Não entendeu a ordem, mas a obedeceu. Assim que estava abrigado, sentou-se entre os panos que lhes servia de coberta, os ouvidos atentos ao que acontecia lá fora. Porém não houve sons, nem discussões. Apenas ouviu o barulho de passos e imaginou que fosse o homem indo embora. Havia se enganado. Quem se afastou foi Satoshi. O homem de lábios úmidos entrou na carroça e sentou-se a sua frente.
Sentiu-se incomodado, especialmente pela forma com que era olhado.
- Como você se chama? - o homem perguntou, lambendo, de novo, os lábios.

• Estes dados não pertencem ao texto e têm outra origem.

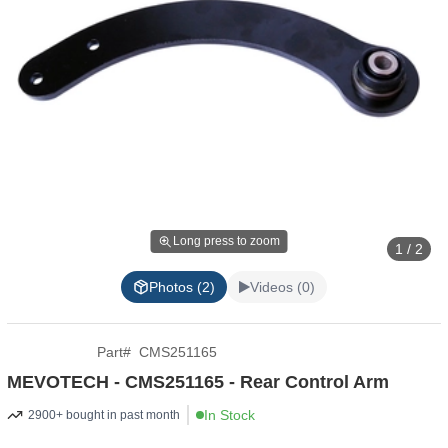
Long press to zoom
1 / 2
Photos (2)
Videos (0)
Part
#
CMS251165
MEVOTECH - CMS251165 - Rear Control Arm
In Stock
2900+ bought in past month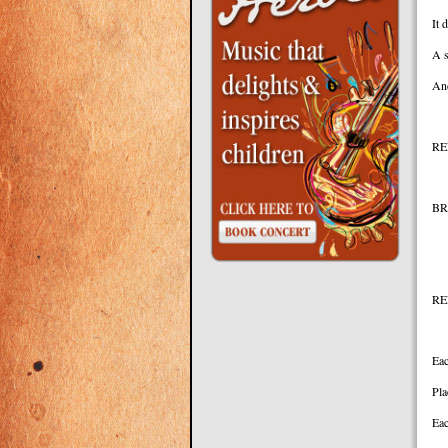
It 
A s
And
RE
BR
Yo
RE
Eac
Pla
Eac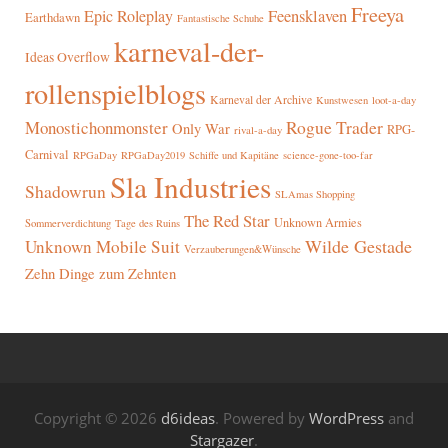
Freeya
Epic Roleplay
Feensklaven
Earthdawn
Fantastische Schuhe
karneval-der-
Ideas Overflow
rollenspielblogs
Karneval der Archive
Kunstwesen
loot-a-day
Rogue Trader
Monostichonmonster
Only War
RPG-
rival-a-day
Carnival
RPGaDay
RPGaDay2019
Schiffe und Kapitäne
science-gone-too-far
Sla Industries
Shadowrun
SLAmas Shopping
The Red Star
Unknown Armies
Sommerverdichtung
Tage des Ruins
Wilde Gestade
Unknown Mobile Suit
Verzauberungen&Wünsche
Zehn Dinge zum Zehnten
Copyright © 2026
d6ideas
. Powered by
WordPress
and
Stargazer
.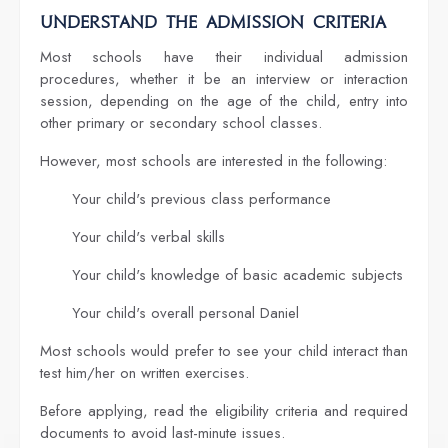
Understand the Admission Criteria
Most schools have their individual admission
procedures, whether it be an interview or interaction
session, depending on the age of the child, entry into
other primary or secondary school classes.
However, most schools are interested in the following:
Your child's previous class performance
Your child's verbal skills
Your child's knowledge of basic academic subjects
Your child's overall personal Daniel
Most schools would prefer to see your child interact than
test him/her on written exercises.
Before applying, read the eligibility criteria and required
documents to avoid last-minute issues.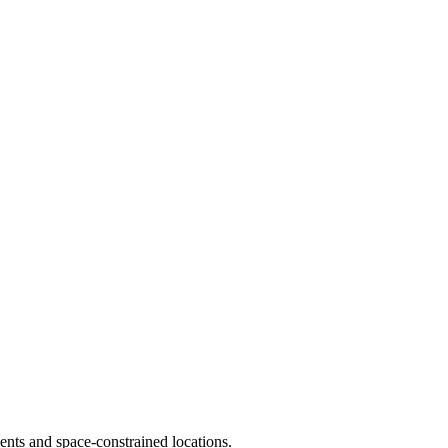
ments and space-constrained locations.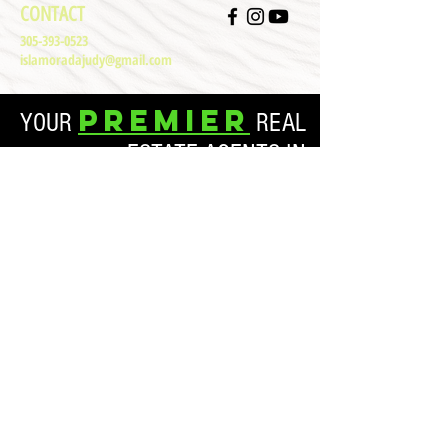
CONTACT
305-393-0523
islamoradajudy@gmail.com
Premier
YOUR
REAL
ESTATE AGENTS IN
ISLAMORADA, FL
Both our commercial and residential clients matter. In
each real estate transaction, you can rest assured that we
have your best interests in mind. By prioritizing your time
and your real estate desires, we are able to manifest the
best results for our clients. Please don’t hesitate to contact
Paradise Florida Keys Real Estate today if you are
interested in a life less ordinary.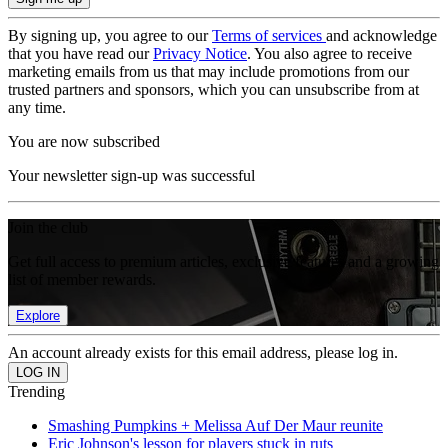
By signing up, you agree to our
Terms of services
and acknowledge
that you have read our
Privacy Notice
. You also agree to receive
marketing emails from us that may include promotions from our
trusted partners and sponsors, which you can unsubscribe from at
any time.
You are now subscribed
Your newsletter sign-up was successful
Join the club
Get full access to premium articles, exclusive features and a growing
list of member rewards.
Explore
An account already exists for this email address, please log in.
Trending
Smashing Pumpkins + Melissa Auf Der Maur reunite
Eric Johnson's lesson for players stuck in ruts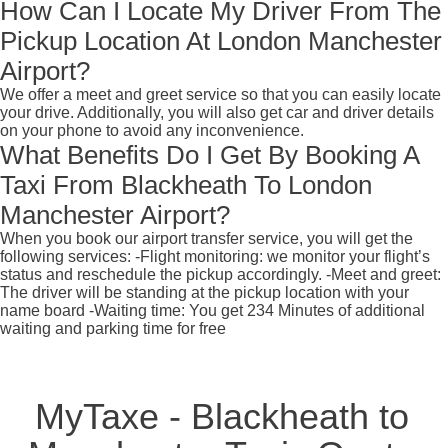
How Can I Locate My Driver From The
Pickup Location At London Manchester
Airport?
We offer a meet and greet service so that you can easily locate
your drive. Additionally, you will also get car and driver details
on your phone to avoid any inconvenience.
What Benefits Do I Get By Booking A
Taxi From Blackheath To London
Manchester Airport?
When you book our airport transfer service, you will get the
following services: -Flight monitoring: we monitor your flight’s
status and reschedule the pickup accordingly. -Meet and greet:
The driver will be standing at the pickup location with your
name board -Waiting time: You get 234 Minutes of additional
waiting and parking time for free
MyTaxe - Blackheath to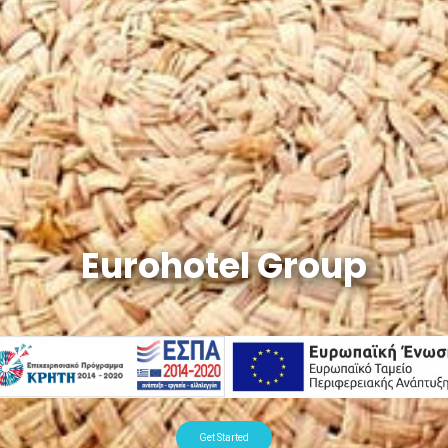
Eurohotel Group
Get Started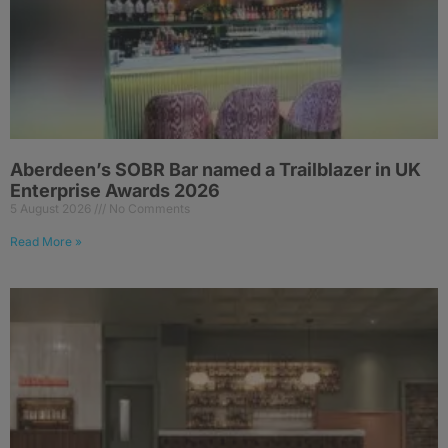
Aberdeen’s SOBR Bar named a Trailblazer in UK
Enterprise Awards 2026
5 August 2026
No Comments
Read More »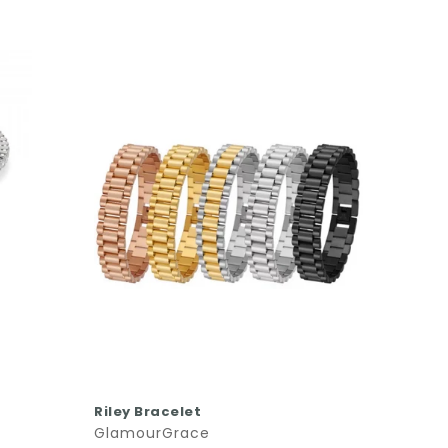
Phoeni
Glamo
$64.0
QUICK SHOP
Riley Bracelet
GlamourGrace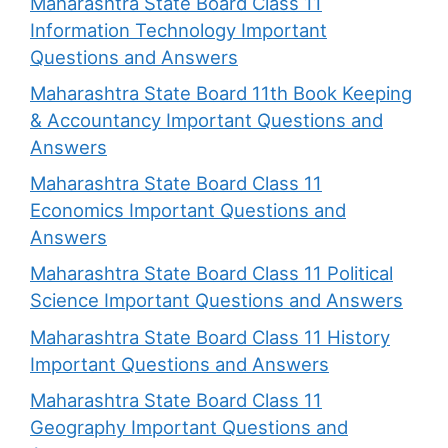
Maharashtra State Board Class 11
Information Technology Important
Questions and Answers
Maharashtra State Board 11th Book Keeping
& Accountancy Important Questions and
Answers
Maharashtra State Board Class 11
Economics Important Questions and
Answers
Maharashtra State Board Class 11 Political
Science Important Questions and Answers
Maharashtra State Board Class 11 History
Important Questions and Answers
Maharashtra State Board Class 11
Geography Important Questions and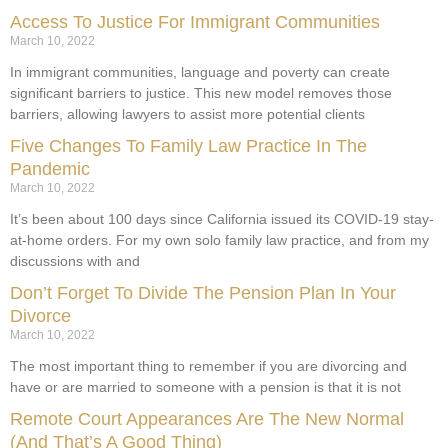
Access To Justice For Immigrant Communities
March 10, 2022
In immigrant communities, language and poverty can create
significant barriers to justice. This new model removes those
barriers, allowing lawyers to assist more potential clients
Five Changes To Family Law Practice In The
Pandemic
March 10, 2022
It’s been about 100 days since California issued its COVID-19 stay-
at-home orders. For my own solo family law practice, and from my
discussions with and
Don’t Forget To Divide The Pension Plan In Your
Divorce
March 10, 2022
The most important thing to remember if you are divorcing and
have or are married to someone with a pension is that it is not
Remote Court Appearances Are The New Normal
(And That’s A Good Thing)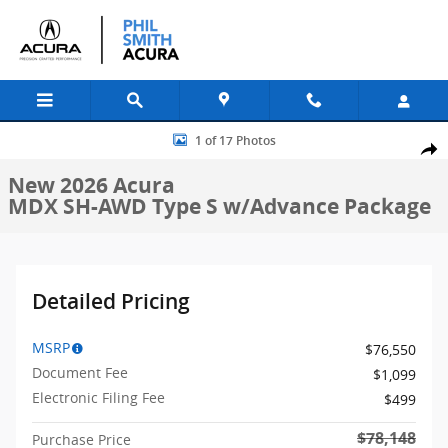
Skip to main content
New 2026 Acura MDX SH-AWD Type S w/Advance Package SUV Photo
1 of 17 Photos
Shar
New 2026 Acura
MDX SH-AWD Type S w/Advance Package
Detailed Pricing
MSRP
$76,550
Document Fee
$1,099
Electronic Filing Fee
$499
$78,148
Purchase Price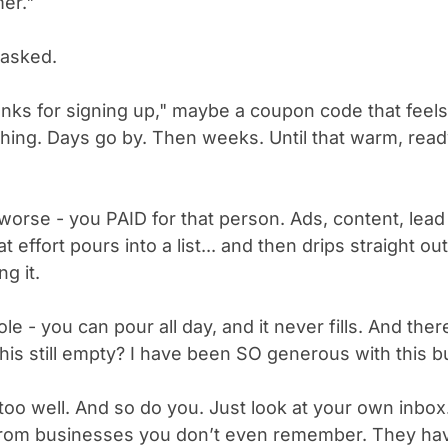
er."
 asked.
anks for signing up," maybe a coupon code that feels l
othing. Days go by. Then weeks. Until that warm, rea
worse - you PAID for that person. Ads, content, lea
hat effort pours into a list... and then drips straight
g it.
le - you can pour all day, and it never fills. And the
his still empty? I have been SO generous with this b
too well. And so do you. Just look at your own inbox. 
from businesses you don’t even remember. They hav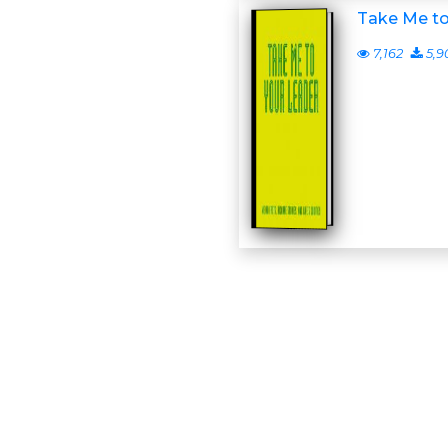
Take Me to
7,162
5,9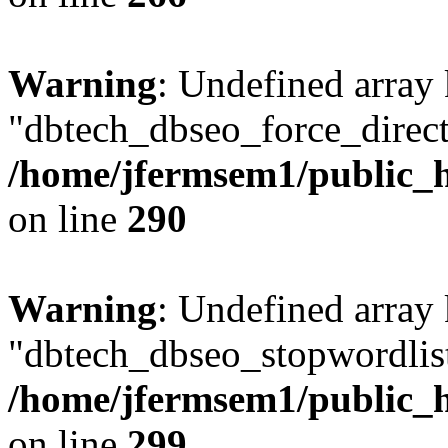
Warning
: Undefined array
"dbtech_dbseo_force_direct
/home/jfermsem1/public_h
on line
290
Warning
: Undefined array
"dbtech_dbseo_stopwordlist
/home/jfermsem1/public_h
on line
299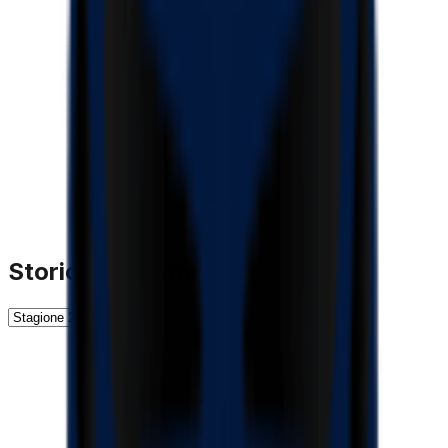
Storico Stagioni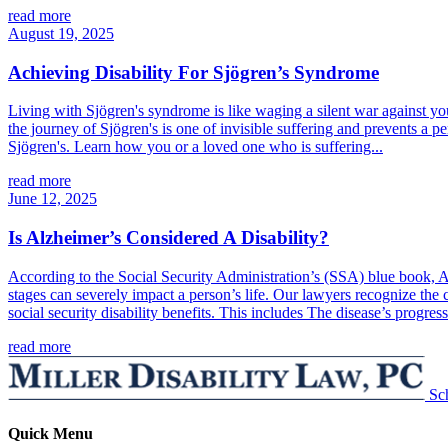
read more
August 19, 2025
Achieving Disability For Sjögren’s Syndrome
Living with Sjögren's syndrome is like waging a silent war against 
the journey of Sjögren's is one of invisible suffering and prevents a p
Sjögren's. Learn how you or a loved one who is suffering...
read more
June 12, 2025
Is Alzheimer’s Considered A Disability?
According to the Social Security Administration’s (SSA) blue book, Alz
stages can severely impact a person’s life. Our lawyers recognize the c
social security disability benefits. This includes The disease’s progres
read more
Sc
Quick Menu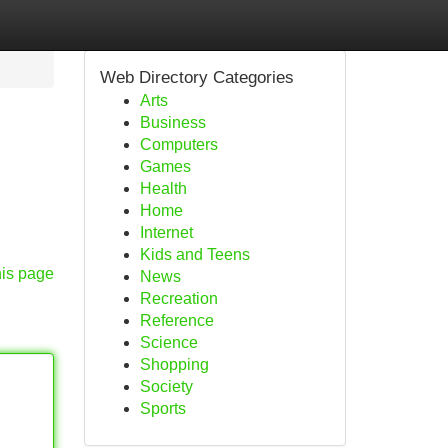
Web Directory Categories
Arts
Business
Computers
Games
Health
Home
Internet
Kids and Teens
his page
News
Recreation
Reference
Science
Shopping
Society
Sports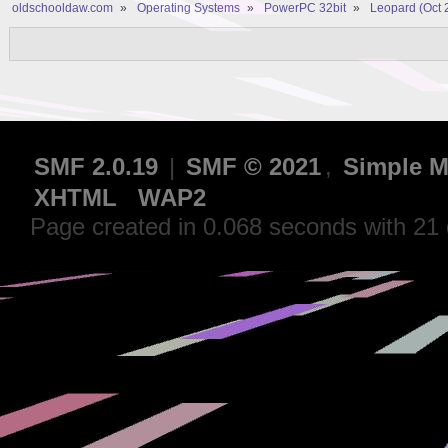
oldschooldaw.com
»
Operating Systems
»
PowerPC 32bit
»
Leopard (Oct 
SMF 2.0.19
|
SMF © 2021
,
Simple M
XHTML
WAP2
Page created in 0.068 seconds with 21 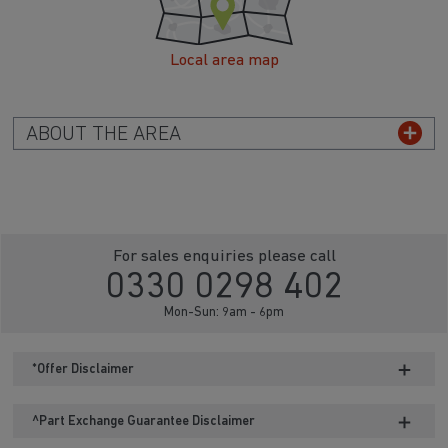
Local area map
ABOUT THE AREA
For sales enquiries please call
0330 0298 402
Mon-Sun: 9am - 6pm
*Offer Disclaimer
^Part Exchange Guarantee Disclaimer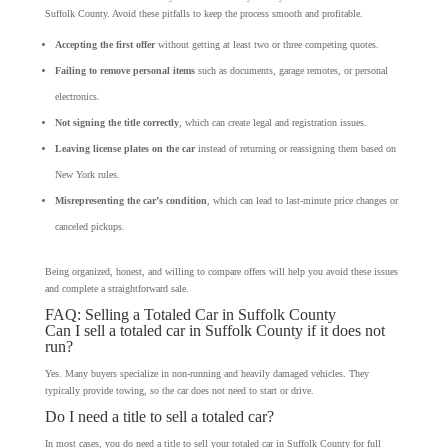
Suffolk County. Avoid these pitfalls to keep the process smooth and profitable.
Accepting the first offer
without getting at least two or three competing quotes.
Failing to remove personal items
such as documents, garage remotes, or personal
electronics.
Not signing the title correctly
, which can create legal and registration issues.
Leaving license plates on the car
instead of returning or reassigning them based on
New York rules.
Misrepresenting the car’s condition
, which can lead to last-minute price changes or
canceled pickups.
Being organized, honest, and willing to compare offers will help you avoid these issues
and complete a straightforward sale.
FAQ: Selling a Totaled Car in Suffolk County
Can I sell a totaled car in Suffolk County if it does not
run?
Yes. Many buyers specialize in non-running and heavily damaged vehicles. They
typically provide towing, so the car does not need to start or drive.
Do I need a title to sell a totaled car?
In most cases, you do need a title to sell your totaled car in Suffolk County for full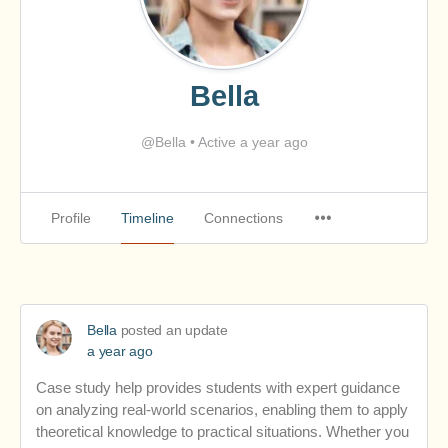
Bella
@Bella
•
Active a year ago
Profile
Timeline
Connections
Bella
posted an update
a year ago
Case study help provides students with expert guidance
on analyzing real-world scenarios, enabling them to apply
theoretical knowledge to practical situations. Whether you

O estômago da criança revirou novamente, e ele pensou que fosse vomitar.
- Kazue - respondeu.
O homem assentiu.
- Sente-se aqui no meu colo, Kazue - ele o chamou. - Quero brincar com você...
***
Satoshi tremia tanto que mal conseguia segurar as malditas sacolas. Ouviu os gritos de Kazue durante os quinze minutos que se sucederam como se fossem horas. Estava pálido, maldizendo a si mesmo, sabendo que condenava a sua jovem alma ao inferno depois daquilo.
Porém, motivado pelo desespero, decidiu ignorar o remorso. Depois de alguns dias sem comer, Satoshi soube que faria qualquer coisa. Até entraria na carroça, caso o homem quisesse. Mas ele, nem de longe, era tão bonito quanto Kazue, nem despertava tanta atenção.
Quando o corpo grande saiu da carroça, ele, enfim, saiu do torpor. O homem acenou para ele, sorrindo e foi embora. Satoshi, então, caminhou até a carroça, sabendo de antemão a imagem que veria.
Solidificou o coração o suficiente para nada sentir, mesmo quando a visão do menino de dez anos, nu e ensanguentado entre as nádegas, atingiu-o em cheio. Fechou os olhos, enchendo os pulmões de ar. Em seguida, voltou a abri-los, frio.
- Aqui, o arroz - disse, enquanto colocava um pote de cerâmica ao lado da criança deitada. - Coma - mandou.
Kazue ergueu os olhos lacrimejantes para o irmão. Em seguida, porém, seus dedos pequenos afundaram–se no alimento, e com uma urgência angustiante, ele comeu tudo com sofreguidão.